Lisa nodded.  "My – what would you call your ex-husband's mother?  Your ex-mother-in-law?"

"I guess so."

"Well, she used to say something sort of like that.  You should always go home in the end, because your family's the only ones who know your name."

I wiped my cream cheese coated fingers on a napkin and swallowed the rest of my coffee.  "What about old Aunt Mildred who can't even remember her own name?"
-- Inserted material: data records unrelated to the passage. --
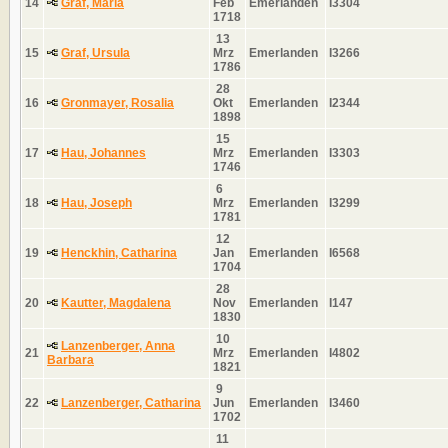
14
Graf, Maria
Feb
Emerlanden
I3304
1718
13
15
Graf, Ursula
Mrz
Emerlanden
I3266
1786
28
16
Gronmayer, Rosalia
Okt
Emerlanden
I2344
1898
15
17
Hau, Johannes
Mrz
Emerlanden
I3303
1746
6
18
Hau, Joseph
Mrz
Emerlanden
I3299
1781
12
19
Henckhin, Catharina
Jan
Emerlanden
I6568
1704
28
20
Kautter, Magdalena
Nov
Emerlanden
I147
1830
10
Lanzenberger, Anna
21
Mrz
Emerlanden
I4802
Barbara
1821
9
22
Lanzenberger, Catharina
Jun
Emerlanden
I3460
1702
11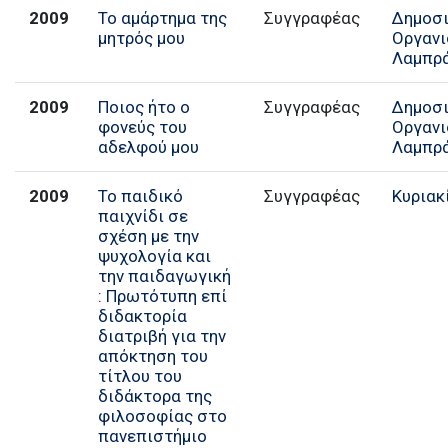
2009
Το αμάρτημα της
Συγγραφέας
Δημοσ
μητρός μου
Οργαν
Λαμπρ
2009
Ποιoς ήτο ο
Συγγραφέας
Δημοσ
φονεύς του
Οργαν
αδελφού μου
Λαμπρ
2009
Το παιδικό
Συγγραφέας
Κυριακ
παιχνίδι σε
σχέση με την
ψυχολογία και
την παιδαγωγική
: Πρωτότυπη επί
διδακτορία
διατριβή για την
απόκτηση του
τίτλου του
διδάκτορα της
φιλοσοφίας στο
πανεπιστήμιο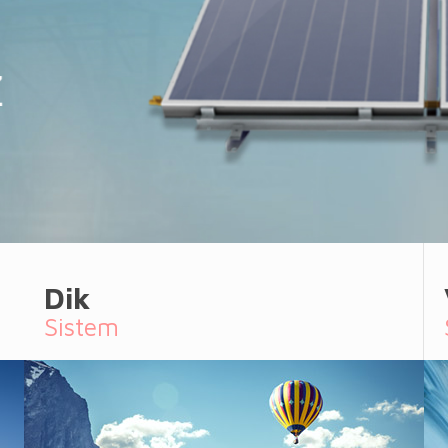
Dik
Sistem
Lisa shrugged.  "I guess she's the exception that proves the rule.  Although in English class, we always used to say that the exception proved that no rule was infallible."

"No family is either.  They all break up in the end, don't they?"

She nodded slowly.  "Yes, they do."

Lisa checked her watch.  "Well, I've got to go pick up the girls from school and take them over to their father's.  It was nice meeting you."

"Nice meeting you too, Lisa."

It wasn't until she left the deli that I realized that I'd never given her my name.